▶ _What is being asked_:
For each line below, check whether "bullet" is present. Report how many lines have it, nothing else.

▶ _Provided records_:
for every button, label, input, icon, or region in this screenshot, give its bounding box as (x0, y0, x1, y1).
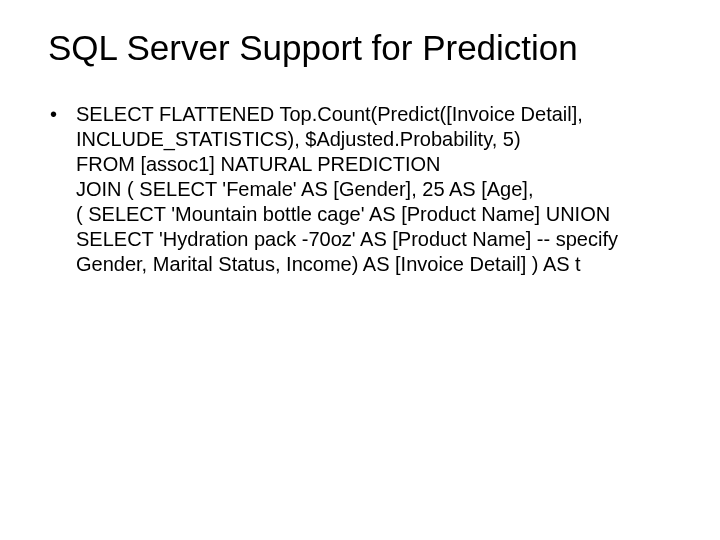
bullet-list: SELECT FLATTENED Top.Count(Predict([Invo… (48, 102, 672, 277)
slide: SQL Server Support for Prediction SELECT… (0, 0, 720, 540)
code-line: JOIN ( SELECT 'Female' AS [Gender], 25 A… (76, 177, 672, 202)
code-line: FROM [assoc1] NATURAL PREDICTION (76, 152, 672, 177)
code-line: SELECT 'Hydration pack -70oz' AS [Produc… (76, 227, 672, 252)
slide-body: SELECT FLATTENED Top.Count(Predict([Invo… (48, 102, 672, 277)
slide-title: SQL Server Support for Prediction (48, 28, 672, 68)
sql-code-block: SELECT FLATTENED Top.Count(Predict([Invo… (76, 102, 672, 277)
bullet-item: SELECT FLATTENED Top.Count(Predict([Invo… (48, 102, 672, 277)
code-line: Gender, Marital Status, Income) AS [Invo… (76, 252, 672, 277)
code-line: INCLUDE_STATISTICS), $Adjusted.Probabili… (76, 127, 672, 152)
code-line: SELECT FLATTENED Top.Count(Predict([Invo… (76, 102, 672, 127)
code-line: ( SELECT 'Mountain bottle cage' AS [Prod… (76, 202, 672, 227)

▶ _The answer_:
2